Transactions, mutations and blank nodes

Hi,

How many mutations is recommended/optimal to add to a transaction before committing, and how many triplets per mutations?

A related questions is about the scope / life span of blank nodes? I was hoping to use blank nodes created from our own entity id:s to be able to insert a lot of data, and have edges created “on the fly”. Can’t get this to work the way I had hoped, and believe I read that the blank nodes are only valid within the individual mutations. Is that true? If so, then how is this supposed to be done?

The recommended is 1000 triples per batch (not mandatory). And you can divide this value to get the total of mutations you can send. e.g: Your mutation has 4 fields, so you can send 250 mutations in a single batch. But in the same transaction we don’t have a limit. That is a thing to be discovered based on each context of resources.

Blank nodes lives in the transaction context. You can’t use it in other ones. There are ways to record it as XIDs tho. That way you can use the blank node as a fixed identification. But I personally don’t recommend you rely on this.

If you wanna use it, please check this link https://dgraph.io/docs/deploy/fast-data-loading/#other-bulk-loader-options The flags you need are --xidmap or --store_xids

It should be per transaction. Need to check.

Thanks for a quick reply!

That --xidmap option seems like what I had hoped for (even if you didn’t recommend it). It’s a pity that something like that is not available when inserting programatically.

We plan to insert terabytes of data and we know all the nodes and edges upfront.

I would also combine with --store_xids cuz you can use upsert block or even future features in live or bulk that will use that flag. As long you save the XID, more safe is. And make 10000000% sure that all blank nodes are unique.
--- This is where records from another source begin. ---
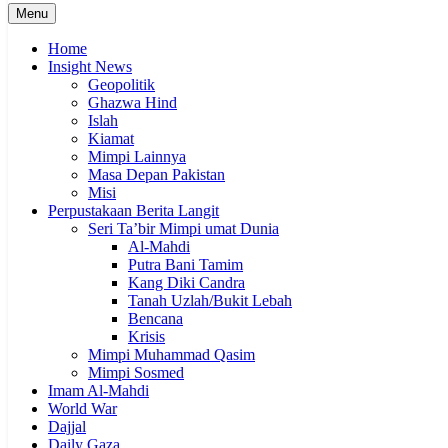
Menu
Home
Insight News
Geopolitik
Ghazwa Hind
Islah
Kiamat
Mimpi Lainnya
Masa Depan Pakistan
Misi
Perpustakaan Berita Langit
Seri Ta’bir Mimpi umat Dunia
Al-Mahdi
Putra Bani Tamim
Kang Diki Candra
Tanah Uzlah/Bukit Lebah
Bencana
Krisis
Mimpi Muhammad Qasim
Mimpi Sosmed
Imam Al-Mahdi
World War
Dajjal
Daily Gaza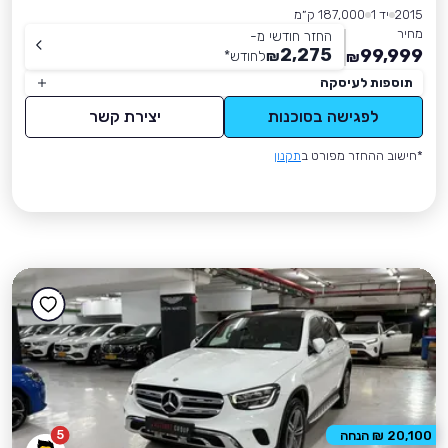
2015
יד 1
187,000 ק״מ
מחיר
החזר חודשי מ-
2,275
99,999
₪
לחודש
*
₪
תוספות לעיסקה
לפגישה בסוכנות
יצירת קשר
*חישוב ההחזר מפורט ב
תקנון
5
20,100 ₪ הנחה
That’s nice, hope you love it. If you are open to share your experience in the end of you journey. Please share here a showcase or something.

Cheers.

I’ve been testing the Bulk Loader with that --xidmap option for some time now. It doesn’t work well. The problem is that it consumes way too much memory. I never managed to load more than 4% of the total data. At that point the process has consumed 400G RAM and crashes.

Running the Bulk Loader right now without the --xidmap option. This seems to progress just fine.

Blank nodes live in the transaction context, right? What does this translate to with the Bulk Loader?

Our main entities have id:s that we use to construct their blank nodes. Then entities have attributes that may reference other entities (using that id / blank node). The entities also contain/reference nested complex types. These need to be modelled as separate nodes, and therefore also need to be assigned blank nodes at insertion (we just generate something random). This is just something temporary necessary to model the structures.

I don’t understand what needs to be done after using the Bulk Loader without the --xidmap option?

Should --xidmap result in such high memory consumption? seems a bit excessive?

Dgraph version : v20.11.0
Dgraph codename : tchalla
Dgraph SHA-256 : 8acb886b24556691d7d74929817a4ac7d9db76bb8b77de00f44650931a16b6ac
Commit SHA-1 : c4245ad55
Commit timestamp : 2020-12-16 15:55:40 +0530
Branch : HEAD
Go version : go1.15.5
jemalloc enabled : true